▶

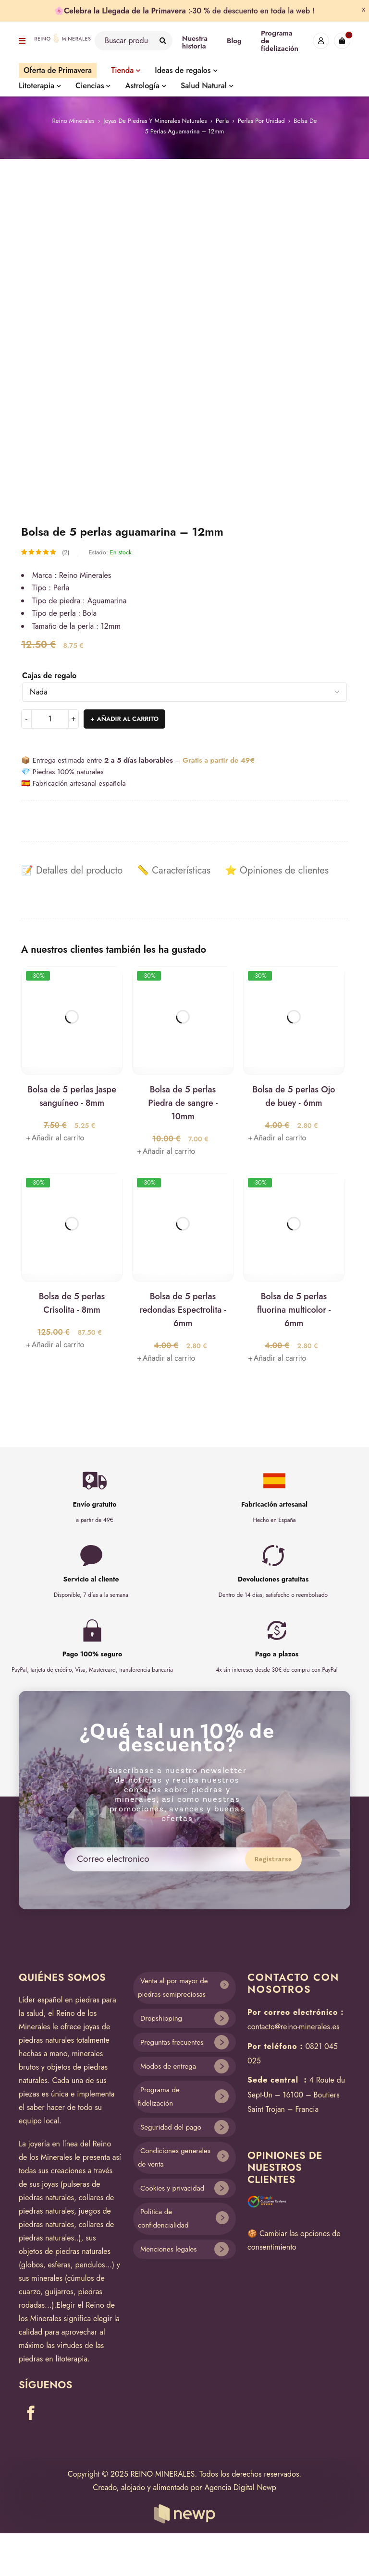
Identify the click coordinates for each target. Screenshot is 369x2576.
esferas (59, 2264)
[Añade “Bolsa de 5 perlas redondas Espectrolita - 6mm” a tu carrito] (166, 1358)
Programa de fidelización (159, 2097)
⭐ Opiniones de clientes (277, 870)
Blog (234, 41)
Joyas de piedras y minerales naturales (155, 120)
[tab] (72, 870)
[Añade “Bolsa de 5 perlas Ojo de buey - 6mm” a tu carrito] (277, 1138)
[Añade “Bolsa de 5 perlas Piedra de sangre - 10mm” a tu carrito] (166, 1151)
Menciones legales (168, 2249)
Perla (222, 120)
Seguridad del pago (170, 2127)
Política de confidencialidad (163, 2218)
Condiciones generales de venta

◀

**TASK DIRECTIONS**
Write out, exactly as shown, only the lines running from the one that contains "Joyas de piedras" to the last line above.

**OUTPUT OF THE TASK**
Joyas de piedras y minerales naturales (155, 120)
[tab] (72, 870)
[Añade “Bolsa de 5 perlas Ojo de buey - 6mm” a tu carrito] (277, 1138)
[Añade “Bolsa de 5 perlas Piedra de sangre - 10mm” a tu carrito] (166, 1151)
Menciones legales (168, 2249)
Perla (222, 120)
Seguridad del pago (170, 2127)
Política de confidencialidad (163, 2218)
Condiciones generales de venta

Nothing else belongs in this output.